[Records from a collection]
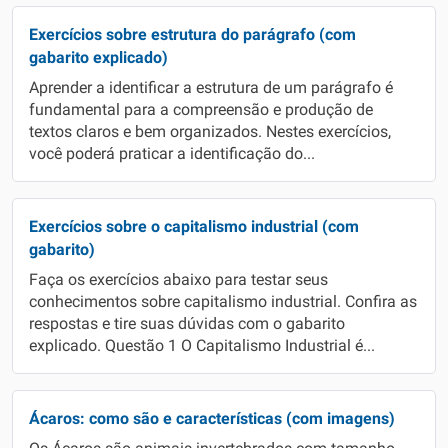
Exercícios sobre estrutura do parágrafo (com
gabarito explicado)
Aprender a identificar a estrutura de um parágrafo é
fundamental para a compreensão e produção de
textos claros e bem organizados. Nestes exercícios,
você poderá praticar a identificação do...
Exercícios sobre o capitalismo industrial (com
gabarito)
Faça os exercícios abaixo para testar seus
conhecimentos sobre capitalismo industrial. Confira as
respostas e tire suas dúvidas com o gabarito
explicado. Questão 1 O Capitalismo Industrial é...
Ácaros: como são e características (com imagens)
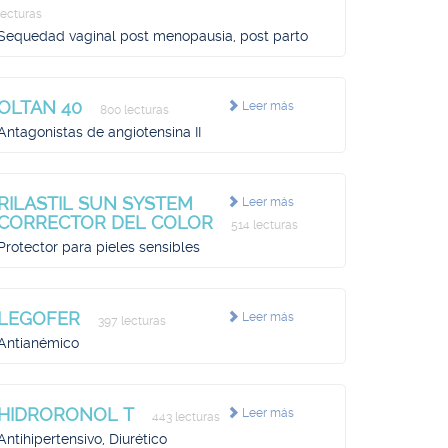
lecturas
Sequedad vaginal post menopausia, post parto
OLTAN 40
Leer más
800 lecturas
Antagonistas de angiotensina II
RILASTIL SUN SYSTEM
Leer más
CORRECTOR DEL COLOR
514 lecturas
Protector para pieles sensibles
LEGOFER
Leer más
397 lecturas
Antianémico
HIDRORONOL T
Leer más
443 lecturas
Antihipertensivo, Diurético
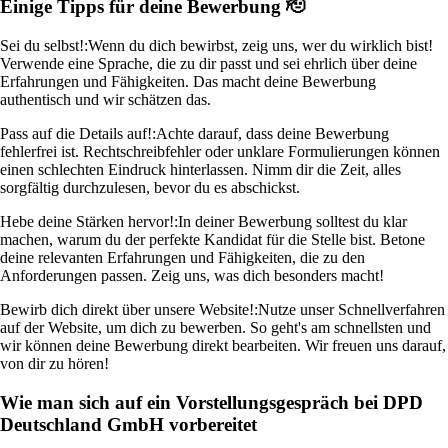
Einige Tipps für deine Bewerbung 🫡
Sei du selbst!:
Wenn du dich bewirbst, zeig uns, wer du wirklich bist!
Verwende eine Sprache, die zu dir passt und sei ehrlich über deine
Erfahrungen und Fähigkeiten. Das macht deine Bewerbung
authentisch und wir schätzen das.
Pass auf die Details auf!:
Achte darauf, dass deine Bewerbung
fehlerfrei ist. Rechtschreibfehler oder unklare Formulierungen können
einen schlechten Eindruck hinterlassen. Nimm dir die Zeit, alles
sorgfältig durchzulesen, bevor du es abschickst.
Hebe deine Stärken hervor!:
In deiner Bewerbung solltest du klar
machen, warum du der perfekte Kandidat für die Stelle bist. Betone
deine relevanten Erfahrungen und Fähigkeiten, die zu den
Anforderungen passen. Zeig uns, was dich besonders macht!
Bewirb dich direkt über unsere Website!:
Nutze unser Schnellverfahren
auf der Website, um dich zu bewerben. So geht's am schnellsten und
wir können deine Bewerbung direkt bearbeiten. Wir freuen uns darauf,
von dir zu hören!
Wie man sich auf ein Vorstellungsgespräch bei DPD
Deutschland GmbH vorbereitet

== YOUR ASSIGNMENT ==
With the pictures left out, write out exactly the lines above from the one containing "443 lecturas" through the one containing "auf der Website, um".

== RESULT FOR THIS EXERCISE ==
443 lecturas
Antihipertensivo, Diurético
Einige Tipps für deine Bewerbung 🫡
Sei du selbst!:
Wenn du dich bewirbst, zeig uns, wer du wirklich bist!
Verwende eine Sprache, die zu dir passt und sei ehrlich über deine
Erfahrungen und Fähigkeiten. Das macht deine Bewerbung
authentisch und wir schätzen das.
Pass auf die Details auf!:
Achte darauf, dass deine Bewerbung
fehlerfrei ist. Rechtschreibfehler oder unklare Formulierungen können
einen schlechten Eindruck hinterlassen. Nimm dir die Zeit, alles
sorgfältig durchzulesen, bevor du es abschickst.
Hebe deine Stärken hervor!:
In deiner Bewerbung solltest du klar
machen, warum du der perfekte Kandidat für die Stelle bist. Betone
deine relevanten Erfahrungen und Fähigkeiten, die zu den
Anforderungen passen. Zeig uns, was dich besonders macht!
Bewirb dich direkt über unsere Website!:
Nutze unser Schnellverfahren
auf der Website, um dich zu bewerben. So geht's am schnellsten und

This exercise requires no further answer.